EXERCISE DETAILS:
Within the entries below, how many lines carry the word "Marcello"? State the number and stop.

(Records contained in a dataset)

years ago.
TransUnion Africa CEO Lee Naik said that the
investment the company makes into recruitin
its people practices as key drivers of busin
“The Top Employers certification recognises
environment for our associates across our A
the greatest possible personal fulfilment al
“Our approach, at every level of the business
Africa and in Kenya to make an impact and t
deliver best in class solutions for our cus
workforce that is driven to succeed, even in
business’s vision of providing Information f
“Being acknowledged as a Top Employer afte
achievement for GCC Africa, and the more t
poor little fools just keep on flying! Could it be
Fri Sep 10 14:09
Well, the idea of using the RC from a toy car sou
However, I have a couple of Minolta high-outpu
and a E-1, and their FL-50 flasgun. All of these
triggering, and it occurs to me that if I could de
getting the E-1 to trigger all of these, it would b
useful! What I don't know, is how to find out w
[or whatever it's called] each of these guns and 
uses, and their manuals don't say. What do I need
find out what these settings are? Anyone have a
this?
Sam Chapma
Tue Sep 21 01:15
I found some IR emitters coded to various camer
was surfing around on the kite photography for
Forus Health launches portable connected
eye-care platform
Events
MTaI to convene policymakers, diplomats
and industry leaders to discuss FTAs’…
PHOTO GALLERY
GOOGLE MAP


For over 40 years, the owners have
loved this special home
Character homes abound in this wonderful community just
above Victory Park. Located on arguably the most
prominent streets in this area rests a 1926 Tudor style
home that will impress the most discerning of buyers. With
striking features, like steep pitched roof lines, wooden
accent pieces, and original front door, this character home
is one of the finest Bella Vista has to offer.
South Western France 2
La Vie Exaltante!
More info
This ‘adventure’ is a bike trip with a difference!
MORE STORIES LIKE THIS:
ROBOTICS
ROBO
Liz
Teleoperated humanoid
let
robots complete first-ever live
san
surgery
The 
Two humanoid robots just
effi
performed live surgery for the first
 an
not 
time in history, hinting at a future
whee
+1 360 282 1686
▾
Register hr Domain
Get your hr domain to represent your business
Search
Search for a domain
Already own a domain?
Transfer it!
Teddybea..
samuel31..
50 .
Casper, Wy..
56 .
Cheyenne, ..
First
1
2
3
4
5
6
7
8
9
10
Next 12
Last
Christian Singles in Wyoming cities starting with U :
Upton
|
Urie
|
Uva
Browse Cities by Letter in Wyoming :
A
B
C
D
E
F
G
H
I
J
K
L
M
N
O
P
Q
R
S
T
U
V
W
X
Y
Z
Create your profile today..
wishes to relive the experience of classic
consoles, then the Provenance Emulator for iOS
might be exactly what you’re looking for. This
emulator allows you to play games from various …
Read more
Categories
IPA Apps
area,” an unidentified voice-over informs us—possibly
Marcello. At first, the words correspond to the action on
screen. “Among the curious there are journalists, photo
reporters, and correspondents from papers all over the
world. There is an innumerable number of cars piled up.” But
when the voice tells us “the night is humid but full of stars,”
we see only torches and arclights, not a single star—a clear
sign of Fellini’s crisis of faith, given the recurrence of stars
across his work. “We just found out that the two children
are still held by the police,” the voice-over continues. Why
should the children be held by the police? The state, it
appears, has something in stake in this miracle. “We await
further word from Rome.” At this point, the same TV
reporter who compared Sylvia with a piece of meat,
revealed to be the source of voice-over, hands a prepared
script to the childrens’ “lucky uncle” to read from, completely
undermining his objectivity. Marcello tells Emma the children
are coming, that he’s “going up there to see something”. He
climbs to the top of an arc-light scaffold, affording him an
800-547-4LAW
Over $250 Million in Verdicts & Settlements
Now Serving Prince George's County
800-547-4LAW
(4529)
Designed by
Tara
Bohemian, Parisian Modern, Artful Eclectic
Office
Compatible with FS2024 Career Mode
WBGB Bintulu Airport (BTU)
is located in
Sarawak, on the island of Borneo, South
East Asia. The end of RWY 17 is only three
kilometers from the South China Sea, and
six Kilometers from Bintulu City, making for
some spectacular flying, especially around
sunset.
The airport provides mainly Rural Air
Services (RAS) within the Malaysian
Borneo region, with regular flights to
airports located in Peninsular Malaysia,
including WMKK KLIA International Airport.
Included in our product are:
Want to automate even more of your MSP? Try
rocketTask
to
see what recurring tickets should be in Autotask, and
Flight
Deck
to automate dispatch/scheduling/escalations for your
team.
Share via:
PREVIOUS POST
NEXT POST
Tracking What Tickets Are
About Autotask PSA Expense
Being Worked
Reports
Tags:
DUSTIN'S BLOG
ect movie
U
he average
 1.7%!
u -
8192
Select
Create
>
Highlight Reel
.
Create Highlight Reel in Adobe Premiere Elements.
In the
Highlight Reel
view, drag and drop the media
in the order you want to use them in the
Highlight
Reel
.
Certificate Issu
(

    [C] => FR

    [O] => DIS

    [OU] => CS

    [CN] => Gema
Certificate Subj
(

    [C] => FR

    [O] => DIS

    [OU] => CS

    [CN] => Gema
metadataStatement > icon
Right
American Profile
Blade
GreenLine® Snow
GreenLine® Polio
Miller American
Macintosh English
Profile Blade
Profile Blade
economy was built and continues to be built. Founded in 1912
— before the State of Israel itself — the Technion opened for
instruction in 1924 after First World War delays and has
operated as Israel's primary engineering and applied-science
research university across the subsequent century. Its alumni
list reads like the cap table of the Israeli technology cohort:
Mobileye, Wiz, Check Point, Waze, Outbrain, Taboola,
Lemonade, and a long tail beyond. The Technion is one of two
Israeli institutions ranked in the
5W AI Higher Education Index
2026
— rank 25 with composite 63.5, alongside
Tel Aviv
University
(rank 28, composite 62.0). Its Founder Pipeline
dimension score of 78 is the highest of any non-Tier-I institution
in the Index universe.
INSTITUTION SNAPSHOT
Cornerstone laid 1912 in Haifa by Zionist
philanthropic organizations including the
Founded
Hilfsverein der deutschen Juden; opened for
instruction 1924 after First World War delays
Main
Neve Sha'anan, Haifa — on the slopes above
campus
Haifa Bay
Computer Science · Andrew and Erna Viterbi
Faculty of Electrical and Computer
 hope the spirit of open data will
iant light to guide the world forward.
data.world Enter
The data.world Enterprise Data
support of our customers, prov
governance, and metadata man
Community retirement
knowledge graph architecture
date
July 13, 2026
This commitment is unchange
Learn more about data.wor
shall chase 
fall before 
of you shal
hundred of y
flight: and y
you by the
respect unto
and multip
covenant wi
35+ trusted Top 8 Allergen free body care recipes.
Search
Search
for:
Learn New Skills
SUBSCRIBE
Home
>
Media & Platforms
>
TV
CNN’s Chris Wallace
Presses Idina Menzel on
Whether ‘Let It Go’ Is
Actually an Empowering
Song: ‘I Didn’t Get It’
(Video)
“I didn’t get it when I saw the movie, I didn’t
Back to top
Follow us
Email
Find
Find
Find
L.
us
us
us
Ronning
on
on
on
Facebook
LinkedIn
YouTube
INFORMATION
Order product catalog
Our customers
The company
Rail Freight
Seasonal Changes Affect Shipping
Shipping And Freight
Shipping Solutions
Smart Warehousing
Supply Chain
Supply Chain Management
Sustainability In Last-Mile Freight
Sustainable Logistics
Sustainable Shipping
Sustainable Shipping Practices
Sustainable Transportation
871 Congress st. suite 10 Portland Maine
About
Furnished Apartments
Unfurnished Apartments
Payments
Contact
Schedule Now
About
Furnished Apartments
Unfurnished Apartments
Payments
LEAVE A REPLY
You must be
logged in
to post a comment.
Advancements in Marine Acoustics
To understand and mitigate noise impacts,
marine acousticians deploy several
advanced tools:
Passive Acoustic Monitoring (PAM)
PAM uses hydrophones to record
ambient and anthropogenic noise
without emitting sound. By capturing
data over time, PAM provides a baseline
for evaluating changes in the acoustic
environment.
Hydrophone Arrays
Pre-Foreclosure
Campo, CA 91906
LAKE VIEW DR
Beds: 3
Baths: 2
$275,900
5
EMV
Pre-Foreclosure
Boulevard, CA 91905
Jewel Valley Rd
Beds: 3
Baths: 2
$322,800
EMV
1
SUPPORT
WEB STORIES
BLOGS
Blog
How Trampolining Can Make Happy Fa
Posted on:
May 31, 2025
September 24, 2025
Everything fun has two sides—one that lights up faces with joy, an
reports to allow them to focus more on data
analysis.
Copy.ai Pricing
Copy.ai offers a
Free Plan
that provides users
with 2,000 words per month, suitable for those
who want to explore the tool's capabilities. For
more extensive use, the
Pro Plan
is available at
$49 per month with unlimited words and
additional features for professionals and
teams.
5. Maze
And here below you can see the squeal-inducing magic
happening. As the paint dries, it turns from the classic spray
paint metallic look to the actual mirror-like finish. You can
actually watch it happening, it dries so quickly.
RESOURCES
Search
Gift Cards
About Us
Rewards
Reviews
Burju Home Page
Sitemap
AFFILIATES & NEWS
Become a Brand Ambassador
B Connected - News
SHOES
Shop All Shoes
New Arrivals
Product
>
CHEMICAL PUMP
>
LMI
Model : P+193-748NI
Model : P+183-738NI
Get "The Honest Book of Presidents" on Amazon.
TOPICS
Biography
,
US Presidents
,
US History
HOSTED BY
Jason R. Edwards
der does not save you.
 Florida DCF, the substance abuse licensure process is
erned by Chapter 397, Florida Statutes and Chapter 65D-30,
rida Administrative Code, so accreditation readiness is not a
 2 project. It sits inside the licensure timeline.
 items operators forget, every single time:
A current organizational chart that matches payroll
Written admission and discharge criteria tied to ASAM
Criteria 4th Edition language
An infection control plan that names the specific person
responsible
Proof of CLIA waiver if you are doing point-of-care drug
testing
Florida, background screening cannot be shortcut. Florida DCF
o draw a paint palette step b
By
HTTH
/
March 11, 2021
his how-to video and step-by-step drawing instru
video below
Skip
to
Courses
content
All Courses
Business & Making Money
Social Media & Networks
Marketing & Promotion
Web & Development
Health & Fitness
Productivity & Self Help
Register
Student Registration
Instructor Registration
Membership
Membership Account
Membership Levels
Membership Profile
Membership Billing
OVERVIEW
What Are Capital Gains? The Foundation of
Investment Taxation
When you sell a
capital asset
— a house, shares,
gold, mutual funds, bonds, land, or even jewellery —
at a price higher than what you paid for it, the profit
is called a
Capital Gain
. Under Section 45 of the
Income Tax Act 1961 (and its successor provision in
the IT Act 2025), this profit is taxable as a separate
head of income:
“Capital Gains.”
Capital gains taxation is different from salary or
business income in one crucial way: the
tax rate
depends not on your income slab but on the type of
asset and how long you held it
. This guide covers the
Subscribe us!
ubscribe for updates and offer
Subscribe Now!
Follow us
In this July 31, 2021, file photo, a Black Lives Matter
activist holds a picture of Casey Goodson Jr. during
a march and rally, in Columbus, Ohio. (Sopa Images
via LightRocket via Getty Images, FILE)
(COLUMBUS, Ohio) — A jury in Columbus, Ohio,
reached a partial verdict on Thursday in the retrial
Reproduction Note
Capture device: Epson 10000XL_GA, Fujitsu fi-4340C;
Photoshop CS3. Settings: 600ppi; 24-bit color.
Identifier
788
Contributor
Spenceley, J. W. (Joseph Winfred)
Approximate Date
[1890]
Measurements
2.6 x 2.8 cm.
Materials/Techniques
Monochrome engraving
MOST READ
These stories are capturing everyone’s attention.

RESPONSE AREA:
2